Last week, I reviewed some of the pros and cons of the Whole30 program. This week, we take a deeper dive into two aspects of this popular program: identifying food sensitivities and as a way to get your diet back on track. 

By
Monica Reinagel, MS, LD/N, CNS,
Episode #421

For example, Liza wrote; “Seems like it can be a useful thing to do after the holidays, when you have eaten everything and anything, We’ve all had our good intentions go off the rails. I don’t see a problem doing this for a short period of time once or twice a year as way of getting back control.”

Yes, I think many of us know how it is to feel that we’ve over-indulged and need to get back on track. However, you don’t have to go to the other extreme of a highly restricted diet in order to do that. All you really have to do is stop over-indulging. The thing that makes me nervous about people using Whole30 or a similar type of program as a correction for "bad behavior" is that it can so easily set up a sort of binge and purge mentality. 

Let’s say you do the Whole30 as a sort of penance for a period of over-indulgence.  The next time you find yourself tempted to overindulge, you might also be tempted to strike a bargain with yourself:  “I know I shouldn't but after this trip/holiday/weekend, I’ll do a Whole30 to make up for it.” Having made this resolution, you might even be less restrained than you otherwise would be.

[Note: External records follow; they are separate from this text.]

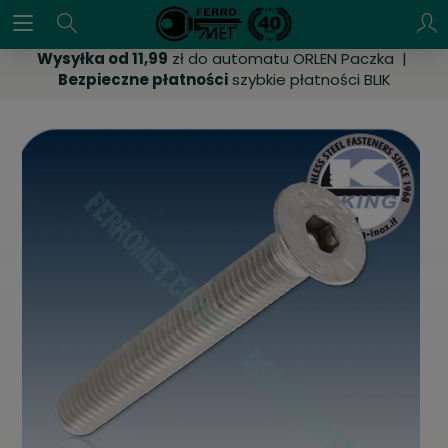
Wysyłka od 11,99
zł do automatu ORLEN Paczka |
Bezpieczne płatności
szybkie płatności BLIK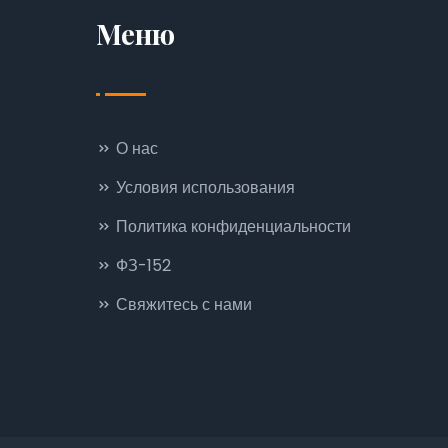
Меню
О нас
Условия использования
Политика конфиденциальности
ФЗ-152
Свяжитесь с нами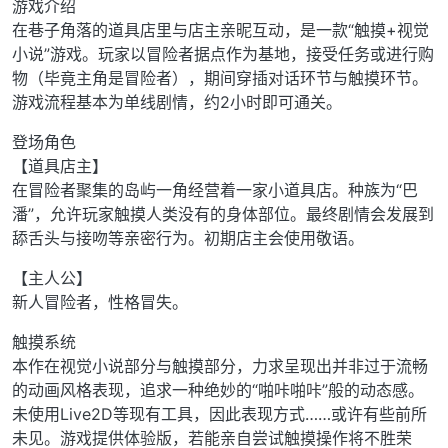
游戏介绍
在巷子角落的道具店里与店主亲昵互动，是一款“触摸+视觉
小说”游戏。玩家以冒险者据点作为基地，接受任务或进行购
物（毕竟主角是冒险者），期间穿插对话环节与触摸环节。
游戏流程基本为单线剧情，约2小时即可通关。
登场角色
【道具店主】
在冒险者聚集的岛屿一角经营着一家小道具店。种族为“巴
潘”，允许玩家触摸人类没有的身体部位。最终剧情会发展到
舔舌头与接吻等亲密行为。初期店主会使用敬语。
【主人公】
新人冒险者，性格冒失。
触摸系统
本作在视觉小说部分与触摸部分，力求呈现出并非过于流畅
的动画风格表现，追求一种绝妙的“啪咔啪咔”般的动态感。
未使用Live2D等现有工具，因此表现方式……或许有些前所
未见。游戏提供体验版，若能亲自尝试触摸操作将不胜荣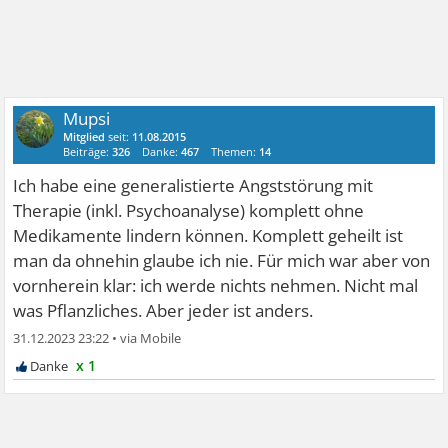
Mupsi
Mitglied
seit:
11.08.2015
Beiträge:
326
Danke:
467
Themen:
14
Ich habe eine generalistierte Angststörung mit
Therapie (inkl. Psychoanalyse) komplett ohne
Medikamente lindern können. Komplett geheilt ist
man da ohnehin glaube ich nie. Für mich war aber von
vornherein klar: ich werde nichts nehmen. Nicht mal
was Pflanzliches. Aber jeder ist anders.
31.12.2023 23:22
•
x 1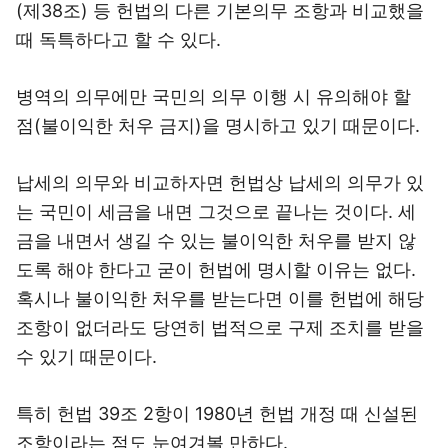
(제38조) 등 헌법의 다른 기본의무 조항과 비교했을
때 독특하다고 할 수 있다.
병역의 의무에만 국민의 의무 이행 시 유의해야 할
점(불이익한 처우 금지)을 명시하고 있기 때문이다.
납세의 의무와 비교하자면 헌법상 납세의 의무가 있
는 국민이 세금을 내면 그것으로 끝나는 것이다. 세
금을 내면서 생길 수 있는 불이익한 처우를 받지 않
도록 해야 한다고 굳이 헌법에 명시할 이유는 없다.
혹시나 불이익한 처우를 받는다면 이를 헌법에 해당
조항이 없더라도 당연히 법적으로 구제 조치를 받을
수 있기 때문이다.
특히 헌법 39조 2항이 1980년 헌법 개정 때 신설된
조항이라는 점도 눈여겨볼 만하다.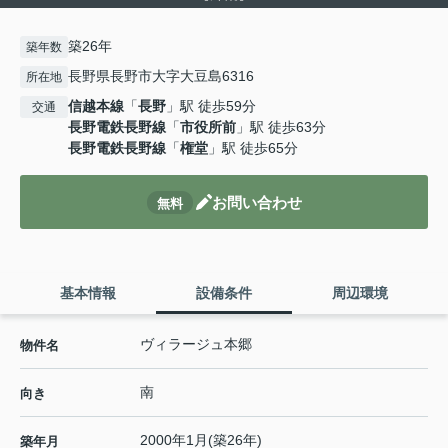
築26年
築年数
長野県長野市大字大豆島6316
所在地
信越本線
「
長野
」駅 徒歩59分
交通
長野電鉄長野線
「
市役所前
」駅 徒歩63分
長野電鉄長野線
「
権堂
」駅 徒歩65分
お問い合わせ
無料
基本情報
設備条件
周辺環境
ヴィラージュ本郷
物件名
南
向き
2000年1月(築26年)
築年月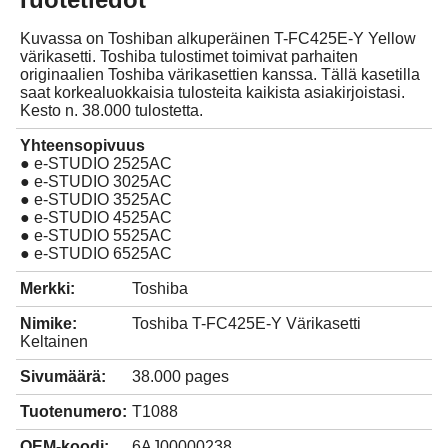
Kuvassa on Toshiban alkuperäinen T-FC425E-Y Yellow
värikasetti. Toshiba tulostimet toimivat parhaiten
originaalien Toshiba värikasettien kanssa. Tällä kasetilla
saat korkealuokkaisia tulosteita kaikista asiakirjoistasi.
Kesto n. 38.000 tulostetta.
Yhteensopivuus
● e-STUDIO 2525AC
● e-STUDIO 3025AC
● e-STUDIO 3525AC
● e-STUDIO 4525AC
● e-STUDIO 5525AC
● e-STUDIO 6525AC
Merkki:
Toshiba
Nimike:
Toshiba T-FC425E-Y Värikasetti
Keltainen
Sivumäärä:
38.000 pages
Tuotenumero:
T1088
OEM-koodi:
6AJ00000238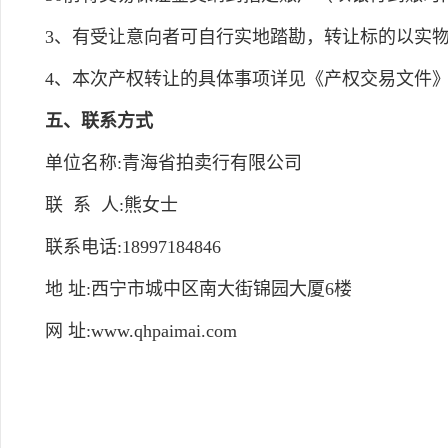
3、有受让意向者可自行实地踏勘，转让标的以实
4、本次产权转让的具体事项详见《产权交易文件
五、联系方式
单位名称:青海省拍卖行有限公司
联 系 人:熊女士
联系电话:18997184846
地 址:西宁市城中区南大街锦园大厦6楼
网 址:www.qhpaimai.com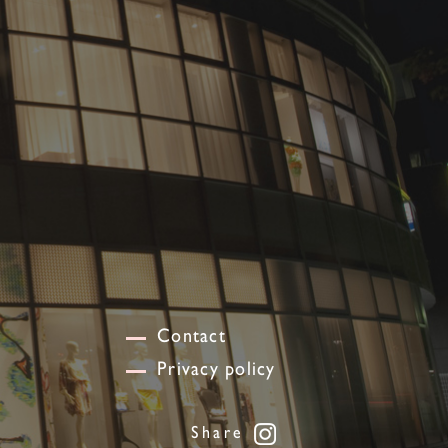
Contact
Privacy policy
Share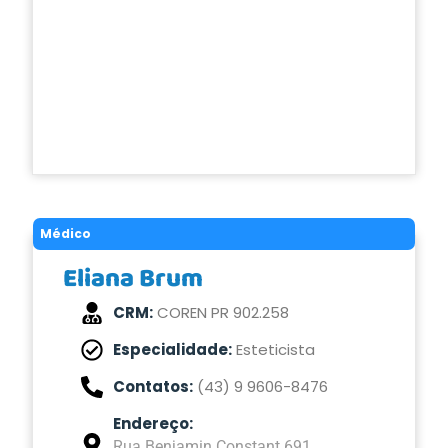
Médico
Eliana Brum
CRM:
COREN PR 902.258
Especialidade:
Esteticista
Contatos:
(43) 9 9606-8476
Endereço:
Rua Benjamin Constant 691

We all have good days and bad days (or weeks), but I think it’s healthier, both mentally and physically, to try to keep the ups and downs from being so extreme. Because being “really good” doesn’t always entirely undo the damage from being “really bad.” There’s a lot to be said for trying to hold the line at "not so bad," which then gives us the freedom to be content with being “pretty good.”